Problem to work on → Report how many lines of these entries hold the string "bottino"; reply with the number alone.
Information shown section start
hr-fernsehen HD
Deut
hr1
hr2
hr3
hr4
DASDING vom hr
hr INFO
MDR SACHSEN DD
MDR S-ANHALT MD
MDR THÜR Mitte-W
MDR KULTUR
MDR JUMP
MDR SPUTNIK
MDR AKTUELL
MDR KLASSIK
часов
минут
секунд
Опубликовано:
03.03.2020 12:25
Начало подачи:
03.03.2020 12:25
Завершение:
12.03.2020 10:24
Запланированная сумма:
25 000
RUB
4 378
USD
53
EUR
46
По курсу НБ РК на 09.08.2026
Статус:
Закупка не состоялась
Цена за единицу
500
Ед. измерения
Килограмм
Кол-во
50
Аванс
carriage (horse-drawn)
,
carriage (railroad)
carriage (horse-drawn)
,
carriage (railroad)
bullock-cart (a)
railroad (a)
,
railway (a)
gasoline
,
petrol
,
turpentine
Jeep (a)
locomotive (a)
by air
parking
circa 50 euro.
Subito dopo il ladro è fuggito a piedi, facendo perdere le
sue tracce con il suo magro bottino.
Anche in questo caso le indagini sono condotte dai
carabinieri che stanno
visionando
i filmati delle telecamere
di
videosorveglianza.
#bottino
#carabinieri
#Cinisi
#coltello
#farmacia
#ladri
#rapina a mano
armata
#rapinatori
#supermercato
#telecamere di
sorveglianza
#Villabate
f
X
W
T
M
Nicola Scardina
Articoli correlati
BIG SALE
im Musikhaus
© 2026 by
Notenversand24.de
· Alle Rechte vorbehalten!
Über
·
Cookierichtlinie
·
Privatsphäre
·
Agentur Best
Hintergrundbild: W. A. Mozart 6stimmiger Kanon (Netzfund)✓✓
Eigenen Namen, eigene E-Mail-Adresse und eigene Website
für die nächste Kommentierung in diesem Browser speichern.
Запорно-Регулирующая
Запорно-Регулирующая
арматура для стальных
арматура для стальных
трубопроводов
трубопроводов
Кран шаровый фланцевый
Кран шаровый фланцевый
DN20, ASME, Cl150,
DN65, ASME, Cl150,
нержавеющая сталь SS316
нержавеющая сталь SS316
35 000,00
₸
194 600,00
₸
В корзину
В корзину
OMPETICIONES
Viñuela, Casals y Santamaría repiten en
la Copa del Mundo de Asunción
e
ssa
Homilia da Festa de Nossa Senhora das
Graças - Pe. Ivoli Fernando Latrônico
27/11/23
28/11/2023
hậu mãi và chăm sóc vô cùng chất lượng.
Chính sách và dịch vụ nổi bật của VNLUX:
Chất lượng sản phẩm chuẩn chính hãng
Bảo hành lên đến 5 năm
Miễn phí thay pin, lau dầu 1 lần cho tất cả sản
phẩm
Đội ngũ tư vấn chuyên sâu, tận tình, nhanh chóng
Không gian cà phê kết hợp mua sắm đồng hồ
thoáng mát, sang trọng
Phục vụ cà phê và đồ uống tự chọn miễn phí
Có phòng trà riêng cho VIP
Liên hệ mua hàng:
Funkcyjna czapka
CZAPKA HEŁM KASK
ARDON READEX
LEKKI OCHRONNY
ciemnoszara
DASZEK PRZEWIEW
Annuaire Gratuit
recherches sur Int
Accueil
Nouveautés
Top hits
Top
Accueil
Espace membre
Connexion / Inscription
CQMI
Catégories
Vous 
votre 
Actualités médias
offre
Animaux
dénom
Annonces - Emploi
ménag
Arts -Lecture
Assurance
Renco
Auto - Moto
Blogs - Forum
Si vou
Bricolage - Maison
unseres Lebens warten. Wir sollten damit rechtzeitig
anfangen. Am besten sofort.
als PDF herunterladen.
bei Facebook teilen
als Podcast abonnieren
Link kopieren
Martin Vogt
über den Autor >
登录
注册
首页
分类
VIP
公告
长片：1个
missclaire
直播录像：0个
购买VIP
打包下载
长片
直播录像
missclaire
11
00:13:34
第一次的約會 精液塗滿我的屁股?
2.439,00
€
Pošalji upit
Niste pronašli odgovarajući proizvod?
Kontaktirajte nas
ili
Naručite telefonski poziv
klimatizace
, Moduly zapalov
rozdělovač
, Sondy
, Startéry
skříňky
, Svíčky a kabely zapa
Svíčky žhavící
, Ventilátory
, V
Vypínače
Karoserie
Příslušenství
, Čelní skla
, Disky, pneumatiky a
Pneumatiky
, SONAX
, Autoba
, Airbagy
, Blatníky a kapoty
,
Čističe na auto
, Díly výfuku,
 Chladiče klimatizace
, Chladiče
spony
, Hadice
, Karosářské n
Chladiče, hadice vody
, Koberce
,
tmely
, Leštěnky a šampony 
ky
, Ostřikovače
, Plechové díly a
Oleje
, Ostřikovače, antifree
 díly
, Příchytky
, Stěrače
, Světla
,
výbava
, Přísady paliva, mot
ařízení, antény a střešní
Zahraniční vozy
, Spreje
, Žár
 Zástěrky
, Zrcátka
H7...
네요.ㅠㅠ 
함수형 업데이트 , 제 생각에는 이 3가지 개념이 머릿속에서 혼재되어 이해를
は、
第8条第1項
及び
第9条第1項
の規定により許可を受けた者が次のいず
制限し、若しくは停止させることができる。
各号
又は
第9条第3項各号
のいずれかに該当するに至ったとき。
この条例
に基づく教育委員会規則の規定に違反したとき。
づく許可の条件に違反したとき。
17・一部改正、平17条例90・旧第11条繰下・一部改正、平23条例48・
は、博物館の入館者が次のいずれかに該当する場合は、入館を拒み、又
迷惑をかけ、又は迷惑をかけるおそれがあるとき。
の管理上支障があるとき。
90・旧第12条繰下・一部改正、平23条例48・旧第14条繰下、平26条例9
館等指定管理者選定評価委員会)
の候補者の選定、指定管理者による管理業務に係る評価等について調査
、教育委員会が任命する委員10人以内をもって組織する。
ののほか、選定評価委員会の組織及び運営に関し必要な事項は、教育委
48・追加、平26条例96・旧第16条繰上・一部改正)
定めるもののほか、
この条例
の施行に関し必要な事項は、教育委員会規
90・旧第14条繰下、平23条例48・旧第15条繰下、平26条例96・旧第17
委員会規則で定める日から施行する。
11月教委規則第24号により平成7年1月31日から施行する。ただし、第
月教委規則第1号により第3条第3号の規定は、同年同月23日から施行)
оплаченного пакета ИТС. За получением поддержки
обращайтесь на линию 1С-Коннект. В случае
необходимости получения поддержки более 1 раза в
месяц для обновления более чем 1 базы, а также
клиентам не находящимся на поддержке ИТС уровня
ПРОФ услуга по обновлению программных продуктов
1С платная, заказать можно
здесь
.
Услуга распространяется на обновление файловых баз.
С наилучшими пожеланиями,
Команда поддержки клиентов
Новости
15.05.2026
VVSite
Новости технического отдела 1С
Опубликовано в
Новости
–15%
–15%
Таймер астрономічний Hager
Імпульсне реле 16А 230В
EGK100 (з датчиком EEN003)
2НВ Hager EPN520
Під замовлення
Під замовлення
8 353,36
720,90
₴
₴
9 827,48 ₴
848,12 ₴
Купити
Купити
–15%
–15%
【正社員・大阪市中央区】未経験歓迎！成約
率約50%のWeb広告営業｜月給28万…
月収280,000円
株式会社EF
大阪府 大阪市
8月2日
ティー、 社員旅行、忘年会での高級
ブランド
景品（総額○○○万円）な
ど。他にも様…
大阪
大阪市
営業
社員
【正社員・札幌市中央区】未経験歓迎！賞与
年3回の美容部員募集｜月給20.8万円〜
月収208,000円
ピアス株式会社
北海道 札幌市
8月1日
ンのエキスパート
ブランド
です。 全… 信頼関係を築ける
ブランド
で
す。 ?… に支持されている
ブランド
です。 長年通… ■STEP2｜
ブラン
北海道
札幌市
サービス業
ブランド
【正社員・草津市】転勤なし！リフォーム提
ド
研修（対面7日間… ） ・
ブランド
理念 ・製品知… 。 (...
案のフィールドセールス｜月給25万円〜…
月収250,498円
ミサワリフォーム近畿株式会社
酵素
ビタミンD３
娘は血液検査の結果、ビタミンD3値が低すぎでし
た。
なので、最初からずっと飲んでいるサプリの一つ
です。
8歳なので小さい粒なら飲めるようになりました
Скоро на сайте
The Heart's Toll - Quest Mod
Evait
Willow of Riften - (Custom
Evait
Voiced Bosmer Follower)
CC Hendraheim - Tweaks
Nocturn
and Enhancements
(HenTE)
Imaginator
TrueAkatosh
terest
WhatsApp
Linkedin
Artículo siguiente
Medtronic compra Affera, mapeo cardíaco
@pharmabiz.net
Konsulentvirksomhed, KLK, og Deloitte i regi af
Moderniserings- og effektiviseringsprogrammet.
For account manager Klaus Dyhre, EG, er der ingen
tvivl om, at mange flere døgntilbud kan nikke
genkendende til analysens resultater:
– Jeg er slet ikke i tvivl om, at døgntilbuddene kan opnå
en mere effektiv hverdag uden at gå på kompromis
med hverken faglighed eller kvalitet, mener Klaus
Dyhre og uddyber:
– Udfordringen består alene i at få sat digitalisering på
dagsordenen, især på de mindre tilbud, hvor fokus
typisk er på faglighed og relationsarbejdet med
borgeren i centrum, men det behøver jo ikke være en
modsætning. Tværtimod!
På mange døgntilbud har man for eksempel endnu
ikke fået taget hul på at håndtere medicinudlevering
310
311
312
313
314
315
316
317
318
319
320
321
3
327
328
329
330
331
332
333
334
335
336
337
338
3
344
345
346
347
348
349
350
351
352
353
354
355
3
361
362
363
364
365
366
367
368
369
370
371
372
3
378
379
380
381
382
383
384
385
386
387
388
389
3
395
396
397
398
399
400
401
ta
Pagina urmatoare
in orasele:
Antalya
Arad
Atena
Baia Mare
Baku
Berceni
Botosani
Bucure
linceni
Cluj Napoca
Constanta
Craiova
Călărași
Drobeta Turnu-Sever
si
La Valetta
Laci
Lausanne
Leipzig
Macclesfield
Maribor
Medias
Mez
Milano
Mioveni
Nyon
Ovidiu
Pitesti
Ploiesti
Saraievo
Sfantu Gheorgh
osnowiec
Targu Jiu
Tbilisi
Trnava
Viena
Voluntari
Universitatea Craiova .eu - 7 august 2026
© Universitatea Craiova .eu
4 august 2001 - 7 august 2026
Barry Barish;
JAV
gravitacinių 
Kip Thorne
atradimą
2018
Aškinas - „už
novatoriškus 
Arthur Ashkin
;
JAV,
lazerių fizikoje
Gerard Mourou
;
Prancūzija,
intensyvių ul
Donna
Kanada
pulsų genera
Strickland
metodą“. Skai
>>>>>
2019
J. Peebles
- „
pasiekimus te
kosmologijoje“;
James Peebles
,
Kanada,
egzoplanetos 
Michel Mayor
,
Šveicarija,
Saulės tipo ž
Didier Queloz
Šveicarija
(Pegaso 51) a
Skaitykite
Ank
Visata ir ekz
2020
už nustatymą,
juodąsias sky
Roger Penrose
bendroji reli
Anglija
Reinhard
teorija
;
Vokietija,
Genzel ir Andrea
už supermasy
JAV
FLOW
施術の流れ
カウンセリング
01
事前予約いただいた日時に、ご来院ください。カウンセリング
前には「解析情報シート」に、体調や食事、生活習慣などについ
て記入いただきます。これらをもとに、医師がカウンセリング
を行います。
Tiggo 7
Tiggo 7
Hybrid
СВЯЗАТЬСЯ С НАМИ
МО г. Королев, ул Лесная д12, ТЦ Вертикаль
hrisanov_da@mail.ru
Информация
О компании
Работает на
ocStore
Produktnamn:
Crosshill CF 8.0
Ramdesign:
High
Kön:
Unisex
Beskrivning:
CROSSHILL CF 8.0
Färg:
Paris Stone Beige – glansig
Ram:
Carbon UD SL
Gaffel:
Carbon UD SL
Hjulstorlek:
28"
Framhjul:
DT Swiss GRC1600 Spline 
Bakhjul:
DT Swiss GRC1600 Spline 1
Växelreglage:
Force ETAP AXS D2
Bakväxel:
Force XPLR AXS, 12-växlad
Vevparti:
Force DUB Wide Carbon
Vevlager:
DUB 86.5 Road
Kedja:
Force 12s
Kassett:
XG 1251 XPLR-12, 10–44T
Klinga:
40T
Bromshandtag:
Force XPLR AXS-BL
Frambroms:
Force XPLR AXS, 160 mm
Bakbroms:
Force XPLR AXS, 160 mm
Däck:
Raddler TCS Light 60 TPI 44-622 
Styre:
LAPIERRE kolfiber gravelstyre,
Information shown section end
Solved problem → 2